Hi, I’m sorting out a group buy at the moment, most likely they will be stocked in the forum shop and sent out to Patreon supporters.
As you only need 1 controller, they are not ideally suited to JLCPCB as you end up with 2 or 5 of them as a minimum order, and the additional parts (screw terminals etc.) can only be ordered in quantities of 50!
Please note that the controller has all the necessary hardware to support lots of features, like the TFT screen, CAN bus etc. but the software still hasn’t been written to enable these functions!
We will need to make the implementation plugable for the CAN bus as each device may use a slightly different message format over the CAN bus. I’d expect something similar in the RS485 implementation as well.

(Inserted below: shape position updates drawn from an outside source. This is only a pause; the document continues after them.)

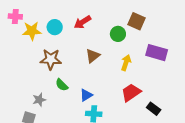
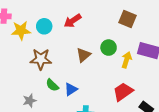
green circle: (118, 34) -> (109, 48), moved
yellow arrow: (126, 63) -> (127, 60), moved
blue triangle: (86, 95) -> (71, 89), moved

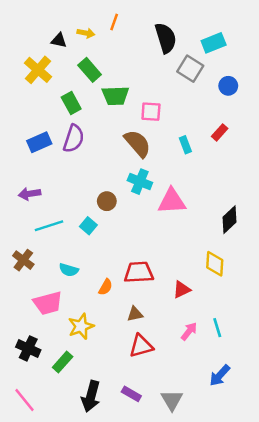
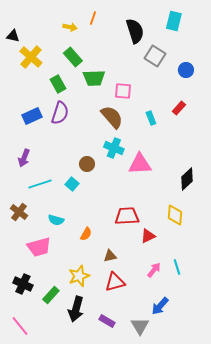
black triangle: (59, 40) -> (13, 36), moved
cyan rectangle: (214, 43) -> (174, 21), moved, turned -54
purple arrow: (29, 194) -> (24, 158), turned -60
red trapezoid: (139, 272) -> (127, 216), moved
yellow star: (81, 326) -> (79, 276), moved
blue arrow: (220, 375) -> (160, 306), moved
black arrow: (91, 396) -> (76, 309), moved

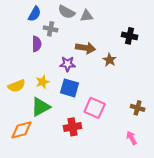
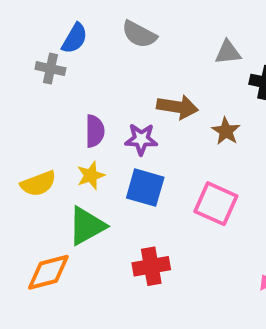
gray triangle: (87, 16) -> (228, 52), moved
gray cross: (51, 29) -> (50, 69), moved
purple semicircle: (37, 44) -> (95, 131), moved
pink square: (95, 108) -> (216, 204), moved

Stuart, Thanks again for your great work! It’s very exciting! Can you be a bit more specific about what is and is not currently implemented on this new board? Most specifically, is the TFT display functional? Is there any real reason to install it now? Thanks . . .
I’m not sure how you’re slotting orders, but I’d be interested in getting on the list. I have a new 64 cell 16S4P battery I’m building and the way this project is moving seems to really fit my needs better than anything else I can Frankenstein together. I need to do a bit more studying, but is there also a group buy happening on cell modules or will 64 be enough to get the “Good Guy” price?
I’m not aware of any group buy on the cell modules. But with the current module files you would need to submit multiple orders to JLCPCB as they limit to a maximum of 30 PCBs for assembly. @stuart didn’t you create a set of gerber files that were panelized?
I don’t have a list of people yet but I believe there are at most ten people who have expressed interest in the controllers within the USA / Canada area. Once I have the boards in hand and do some basic sanity testing on a couple of them I’ll post them up for others.
The display will switch on and show the diyBMS logo at the moment, but nothing more. I wouldn’t add it at this time.
As you can imagine, the controller had to be designed and built to support lots of external interfaces. I’ve hand tested each of these using sample code, so they work, but now the fun starts with coding these into the main controller code.
At present, the new controller features which are enabled are:
Relay outputs (similar to the old controller)
Emergency Stop input
Module TX/RX connections
SD Card logging
AVR programming interface (so you can program the modules directly from the web page)
Existing core features like Wifi/MQTT logging etc. all working
So the TFT, CAN BUS and RS485 and extra inputs are not yet enabled.
These two have slightly different footprints and due to that I don’t think they will work. You might be able to order the MicroSD part from Mouser or DigiKey. Note that both of these are around 3x the cost as LCSC.